Por Rodrigo Vianna em seu Blog- O Escrevinhador
segunda-feira, 02 de fevereiro de 2009 às 13:33
Leitores pedem-me uma opinião sobre o caso Cesare Battisti. Esse é um risco que se corre num (quase) blog como o “Escrevinhador”: somos incentivados a emitir opinião sobre quase tudo. Não conheço, a fundo, a legislação brasileira sobre extradição e asilo político. Por isso, havia optado pelo silêncio.
Mas, dois fatos fizeram-me mudar de idéia nos últimos dias.
Primeiro, a declaração de um parlamentar italiano: Ettore Pirovano, deputado da Liga do Norte, disse que o Brasil não é conhecido “por seus juristas, mas sim por suas dançarinas”. Foi uma tentativa de atacar a decisão do Ministro da Justiça, Tarso Genro, que concedeu asilo a Battisti.
Depois, surgiram as fotos de uma campanha publicitária veiculada em Nápoles e outras cidades italianas. Mostram modelos “apalpadas” por policiais que usam a farda da PM do Rio. E o cenário das fotos é uma praia carioca.
SENHORES, NÃO APALPEM NOSSAS INSTITUIÇÕES!
As fotos parecem depor contra a polícia do Rio (corporação, aliás, conhecida pela violência e os abusos; disso cuidamos nós, brasileiros). E a frase do deputado italiano parece depor contra os juristas brasileiros.
Mas, tanto uma como outras dizem muito também sobre a sociedade italiana. Uma sociedade recalcada ( talvez, pela presença ainda dominante da Igreja Católica), em que os fetiches sexuais são trazidos para a arena política e midiática.
Os homens italianos presumem-se conquistadores irresistíveis. Quem já esteve na Itália, e viu como alguns tipos assediam as mulheres na rua, sabe do que estou falando. São tipos que poderiam ser descritos como machistas, autoritários, arrogantes e egocêntricos.
Seria injusto dizer que esse é o protótipo do homem italiano. Mas a escolha de Berlusconi (machista, autoritário, arrogante e egocêntrico) para liderar o país faz-me pensar que há algo de errado na velha “Bota”. Eles precisam da farda policial para “conquistar” as mulheres que desejam? Que triste fragilidade...

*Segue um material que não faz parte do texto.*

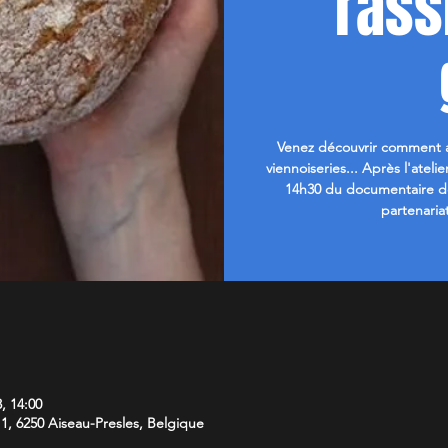
rass
Venez découvrir comment a
viennoiseries... Après l'atel
14h30 du documentaire de R
partenaria
, 14:00
1, 6250 Aiseau-Presles, Belgique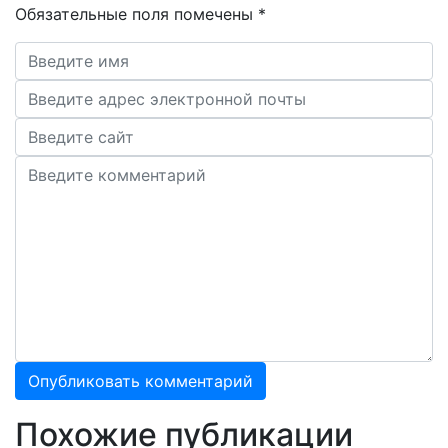
Обязательные поля помечены
*
Похожие публикации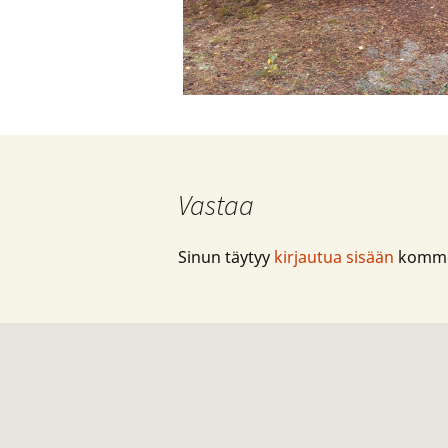
Vastaa
Sinun täytyy
kirjautua sisään
kommen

O recurso grosseiro à sexualidade não é prerrogativa da mídia italiana. O Brasil gosta de expor crianças na boquinha da garrafa, e as mulheres são usadas de forma abusiva na publicidade. Esse é assunto para discutirmos seriamente, por aqui.
Mas, a terra de Michelangelo e Dante também precisa apelar para a violência contra a mulher pra vender roupa? Precisa? Então, senhores, usem a farda dos “carabineri”.
Não apalpem nossas instituições!
Ao deputado Pirovano, seria útil lembrar que o fato de termos boas dançarinas não desmerece os juristas brasileiros. O que, por vezes, os desmerece é o mandonismo e o autoritarismo – tradições, essas sim, nefastas e duradouras em nossas terras.
Mas a Itália não fica atrás. Mussolini e Berlusconi estão aí para nos lembrar.
A Itália, diz um amigo jornalista nascido em Bauru, é um país decadente. Certa vez, esse amigo jornalista ousou defender a tese diante de um conhecido jornalista ítalo-
brasileiro. A conversa terminou em pancadaria verbal.
“Dante e Michelangelo são passado. A Itália, hoje, é Berlusconi”, dizia o jornalista de Bauru.
“Vocês, brasileiros, são uns bárbaros, ignorantes”, respondia o ítalo-brasileiro.
Foi um momento de destempero verbal. Os dois são democratas, honestos, ótimos jornalistas. E, depois da discussão, tornaram-se bons amigos.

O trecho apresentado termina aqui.